Extracted data entries
+ + +

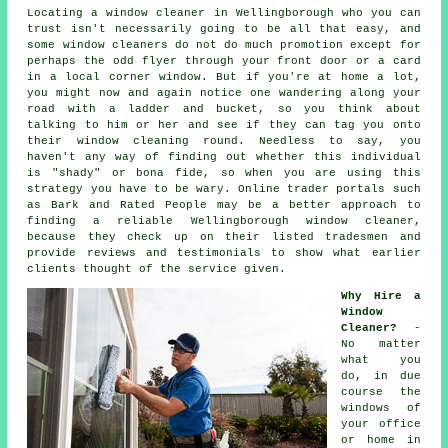
Locating a window cleaner in Wellingborough who you can
trust isn't necessarily going to be all that easy, and
some window cleaners do not do much promotion except for
perhaps the odd flyer through your front door or a card
in a local corner window. But if you're at home a lot,
you might now and again notice one wandering along your
road with a ladder and bucket, so you think about
talking to him or her and see if they can tag you onto
their window cleaning round. Needless to say, you
haven't any way of finding out whether this individual
is "shady" or bona fide, so when you are using this
strategy you have to be wary. Online trader portals such
as Bark and Rated People may be a better approach to
finding a reliable Wellingborough window cleaner,
because they check up on their listed tradesmen and
provide reviews and testimonials to show what earlier
clients thought of the service given.
Why Hire a
Window
Cleaner?
-
No matter
what you
do, in due
course the
windows of
your office
or home in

+ + +

Exercise instructions: All of the records need repeating exactly, except for the pictures.

Reply:
Locating a window cleaner in Wellingborough who you can
trust isn't necessarily going to be all that easy, and
some window cleaners do not do much promotion except for
perhaps the odd flyer through your front door or a card
in a local corner window. But if you're at home a lot,
you might now and again notice one wandering along your
road with a ladder and bucket, so you think about
talking to him or her and see if they can tag you onto
their window cleaning round. Needless to say, you
haven't any way of finding out whether this individual
is "shady" or bona fide, so when you are using this
strategy you have to be wary. Online trader portals such
as Bark and Rated People may be a better approach to
finding a reliable Wellingborough window cleaner,
because they check up on their listed tradesmen and
provide reviews and testimonials to show what earlier
clients thought of the service given.
Why Hire a
Window
Cleaner?
-
No matter
what you
do, in due
course the
windows of
your office
or home in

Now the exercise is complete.